Trotz einiger Rückschläge in den vergangenen neun Jahren und einem angeknacksten Image hat der FC Bayern aber offenbar ausreichend Vertrauen in van Gaal, um ihn zum Wunschkandidaten für die Nachfolge des entlassenen Trainers Jürgen Klinsmann zu erklären. Eine Unterschrift stehe kurz bevor, berichtet die "Süddeutsche Zeitung", was die Bayern aber umgehend dementierten.

"Bayern hat sich früher ein paar Mal gemeldet, da habe ich Nein gesagt. Jetzt würde ich Ja sagen", sagte van Gaal am Sonntag. Am Montag hingegen beließ er es in der "Bild" bei einem: "Ich habe viele Angebote und werde mich demnächst entscheiden."

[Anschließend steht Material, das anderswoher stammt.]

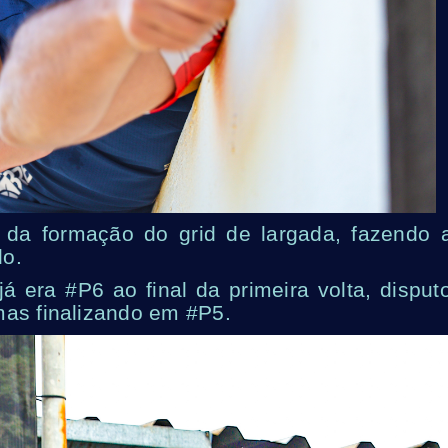
da formação do grid de largada, fazendo 
do.
já era #P6 ao final da primeira volta, disput
mas finalizando em #P5.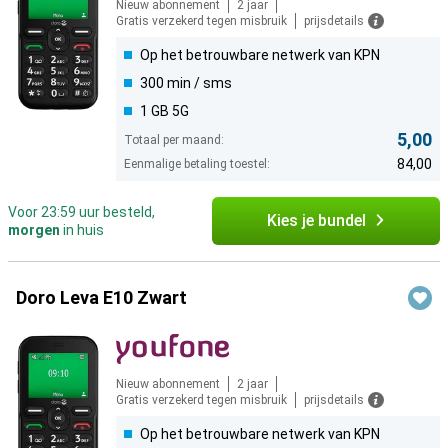
Nieuw abonnement
2 jaar
Gratis verzekerd tegen misbruik
prijsdetails
Op het betrouwbare netwerk van KPN
300 min / sms
1 GB 5G
5,00
Totaal per maand:
84,00
Eenmalige betaling toestel:
Voor 23:59 uur besteld,
Kies je bundel
morgen
in huis
Doro Leva E10 Zwart
Nieuw abonnement
2 jaar
Gratis verzekerd tegen misbruik
prijsdetails
Op het betrouwbare netwerk van KPN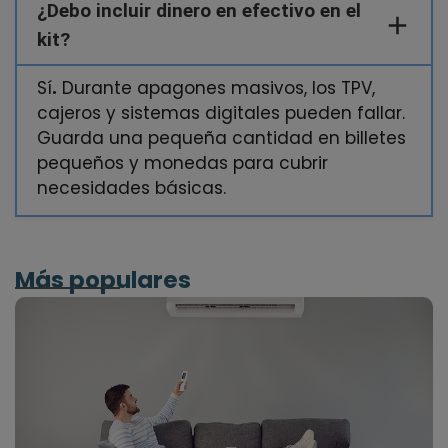
¿Debo incluir dinero en efectivo en el
kit?
Sí
.
Durante apagones masivos, los TPV,
cajeros y sistemas digitales pueden fallar.
Guarda una pequeña cantidad en billetes
pequeños y monedas para cubrir
necesidades básicas.
Más populares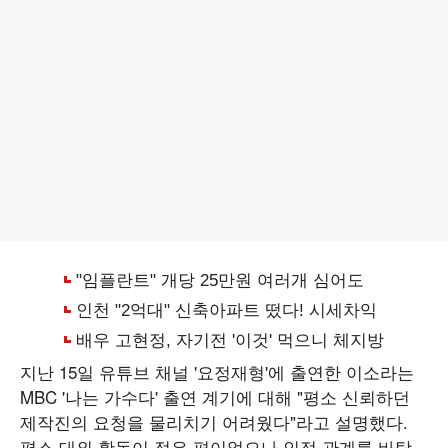
지난 15일 유튜브 채널 '요정재형'에 출연한 이소라는
MBC '나는 가수다' 출연 계기에 대해 "평소 신뢰하던
제작진의 요청을 물리치기 어려웠다"라고 설명했다.
평소 대외 활동이 적은 편이었으나 인적 관계를 바탕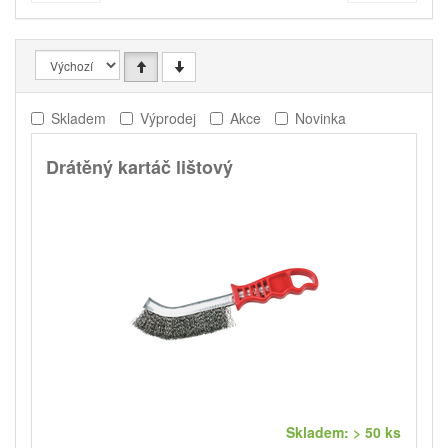
Skladem
Výprodej
Akce
Novinka
Drátěný kartáč lištový
Skladem: > 50 ks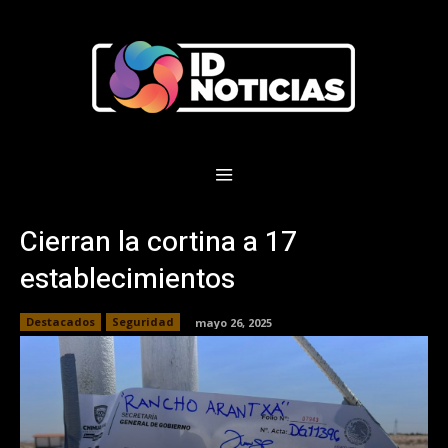
Cierran la cortina a 17
establecimientos
Destacados
Seguridad
mayo 26, 2025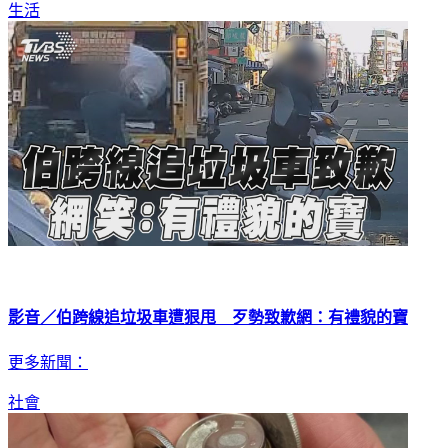
生活
影音／伯跨線追垃圾車遭狠甩 歹勢致歉網：有禮貌的寶
更多新聞：
社會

Van Gaal spricht offen darüber, dass es ihn wieder zu einem großen Klub zieht. Nachdem er in Barcelona gegangen wurde, mit den Niederlanden als Nationaltrainer 2002 sogar die WM-Qualifikation verpatzte und seine Comebacks in Barcelona und bei Ajax als Sportdirektor Reinfälle waren, gelang ihm in der Provinz bei AZ Alkmaar mit dem überzeugenden wie überraschenden Meistertitel in dieser Saison als Höhepunkt die Trendwende.

"Ich bin der Beste", sagte van Gaal daraufhin - was ziemlich gut beschreiben dürfte, wie die neben Jose Mourinho vielleicht polarisierendste Trainerpersönlichkeit im internationalen Fußball tickt.

Streit mit van Basten

Van Gaals Qualitäten als Fußballlehrer sind unbestritten. Mehr noch: Er gilt als Genie. Einer der besten, wenn es um Taktik, Spielphilosophie und Talentförderung geht. Der 57-Jährige passt demnach ins Anforderungsprofil der Bayern. Er ist erfahren, hat Erfolge vorzuweisen und spricht zudem fließend Deutsch.

Van Gaal ist sich seiner Klasse bewusst - und lässt es Journalisten, Fans, Spieler und sogar Trainerkollegen spüren. Für viele ist van Gaal die unbeliebteste Person im niederländischen Fußball.

Im Winter 2006 etwa war der damalige Nationaltrainer Marco van Basten derart von van Gaals Besserwisserei genervt, dass er ihn als "den schlechtesten Bondscoach der letzten zwanzig Jahre" bezeichnete. Immerhin wäre es allen anderen gelungen, sich für die WM oder EM zu qualifizieren. Der nationale Trainerverband und Kollegen wie Frank Rijkaard und Ronald Koeman unterstützten van Basten, woraufhin van Gaal verärgert aus dem Trainerverband austrat.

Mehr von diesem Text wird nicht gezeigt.